Le contexte : le Power 5 de Meta, ces cinq pratiques que la plateforme martèle depuis des années – CBO, placements automatiques, publicités dynamiques, simplification du compte, correspondance avancée – reste une base solide. Personne ne dit le contraire. Mais depuis iOS 14, quelque chose a changé dans la façon dont les algorithmes se comportent, et plusieurs agences ont commencé à tester des structures qui s’écartent du chemin balisé. DHS en fait partie.

Deux tests, des vraies données, des résultats qui surprennent. C’est ce qu’on va décortiquer ici.

Quand le Power 5 ne suffit plus – le contexte qui pousse à tester

Danilo gère principalement des comptes e-commerce : prêt-à-porter, compléments alimentaires, décoration d’intérieur. Du classique. Et c’est justement parce que ces comptes sont classiques que les résultats des tests Facebook Ads qu’il a menés sont intéressants – ça ne se passe pas sur un compte ultra-niche avec une audience exotique.

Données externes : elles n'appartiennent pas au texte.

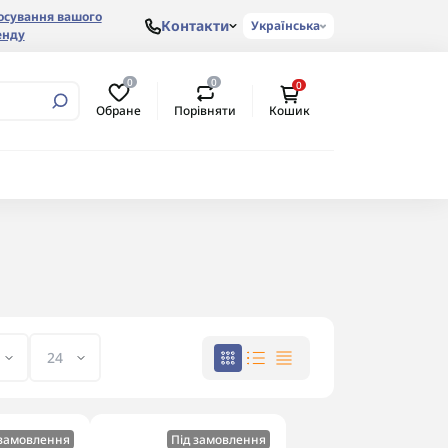
осування вашого
Контакти
Українська
енду
0
0
0
Обране
Порівняти
Кошик
 замовлення
Під замовлення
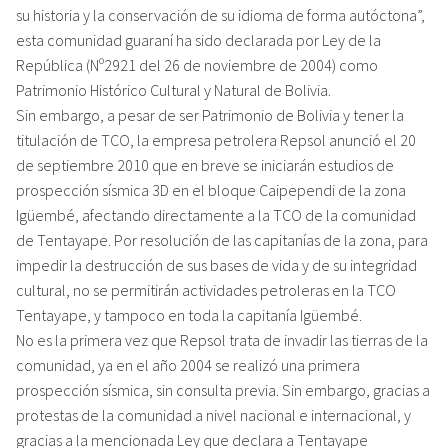
su historia y la conservación de su idioma de forma autóctona”,
esta comunidad guaraní ha sido declarada por Ley de la
República (Nº2921 del 26 de noviembre de 2004) como
Patrimonio Histórico Cultural y Natural de Bolivia.
Sin embargo, a pesar de ser Patrimonio de Bolivia y tener la
titulación de TCO, la empresa petrolera Repsol anunció el 20
de septiembre 2010 que en breve se iniciarán estudios de
prospección sísmica 3D en el bloque Caipependi de la zona
Igüembé, afectando directamente a la TCO de la comunidad
de Tentayape. Por resolución de las capitanías de la zona, para
impedir la destrucción de sus bases de vida y de su integridad
cultural, no se permitirán actividades petroleras en la TCO
Tentayape, y tampoco en toda la capitanía Igüembé.
No es la primera vez que Repsol trata de invadir las tierras de la
comunidad, ya en el año 2004 se realizó una primera
prospección sísmica, sin consulta previa. Sin embargo, gracias a
protestas de la comunidad a nivel nacional e internacional, y
gracias a la mencionada Ley que declara a Tentayape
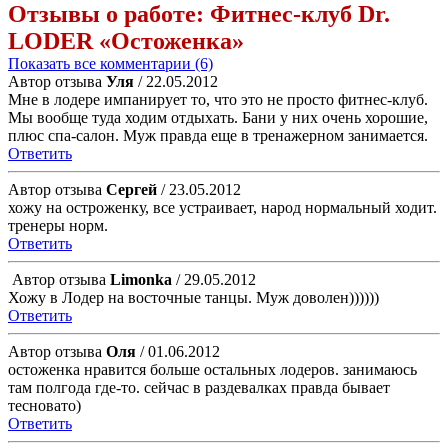
Отзывы о работе:
Фитнес-клуб Dr.
LODER «Остоженка»
Показать все комментарии (6)
Автор отзыва
Уля
/ 22.05.2012
Мне в лодере импанирует то, что это не просто фитнес-клуб.
Мы вообще туда ходим отдыхать. Бани у них очень хорошие,
плюс спа-салон. Муж правда еще в тренажерном занимается.
Ответить
Автор отзыва
Сергей
/ 23.05.2012
хожу на остроженку, все устраивает, народ нормальный ходит.
тренеры норм.
Ответить
Автор отзыва
Limonka
/ 29.05.2012
Хожу в Лодер на восточные танцы. Муж доволен))))))
Ответить
Автор отзыва
Оля
/ 01.06.2012
остоженка нравится больше остальных лодеров. занимаюсь
там полгода где-то. сейчас в раздевалках правда бывает
тесновато)
Ответить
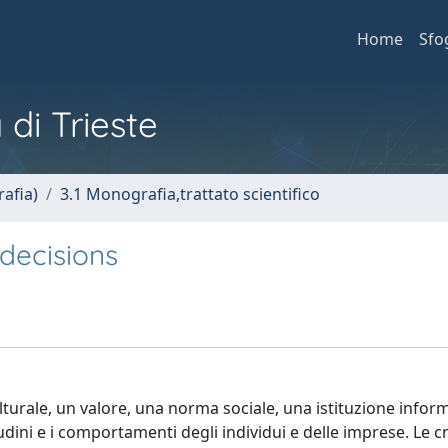
Home
Sfo
 di Trieste
afia)
3.1 Monografia,trattato scientifico
 decisions
lturale, un valore, una norma sociale, una istituzione infor
udini e i comportamenti degli individui e delle imprese. Le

La mécanique de base de DHS, c’est un funnel en trois campagnes : acquisition, remarketing, et retargeting bottom funnel avec catalogue dynamique. Rien de révolutionnaire. Sauf que sur certains comptes, cette structure standard commençait à plafonner. Et plutôt que de juste monter les budgets – ce qui, spoiler, ne règle rien quand le fond est bancal – ils ont décidé de tester.

Ce qui m’a frappé dans la conversation, c’est l’aveu de Danilo : il se rendait parfois pas compte que certaines choses qu’il testait étaient des insights vraiment intéressants à partager. C’est souvent comme ça que les meilleures pratiques émergent – pas dans des slides de conférence, mais dans des comptes réels avec des vraies contraintes budgétaires. Pour aller plus loin sur les structures d’acquisition, l’épisode sur les 6 leviers pour scaler vos campagnes Facebook Ads donne un bon complément de lecture.

Premier test : les look alike, jusqu’où aller en pourcentage ?

Le cas : un client prêt-à-porter, précommandes tous les trois mois, budget de 20 à 30 000 euros sur quinze jours. Intense. Peu d’historique sur les audiences similaires – les intérêts et le ciblage large avaient fonctionné avant, mais les look alike, pas vraiment testé à fond.

Danilo s’est inspiré d’Andrew Foxwell – agence média américaine, grosse production de tests et de contenus – et de son concept de « full LLA », une campagne dédiée à tester différentes sources ou pourcentages d’audiences similaires en parallèle. L’idée est simple sur le papier : tu isoles les variables, tu mesures.

La structure mise en place pour ces tests Facebook Ads sur le compte prêt-à-porter :

  • Une audience look alike 2-4% basée sur l’événement achat du pixel
  • Une audience 4-6%, même source
  • Une audience 6-10%

Budget : 200 euros par jour environ. En CBO – et c’est là que Danilo reconnaît lui-même l’erreur.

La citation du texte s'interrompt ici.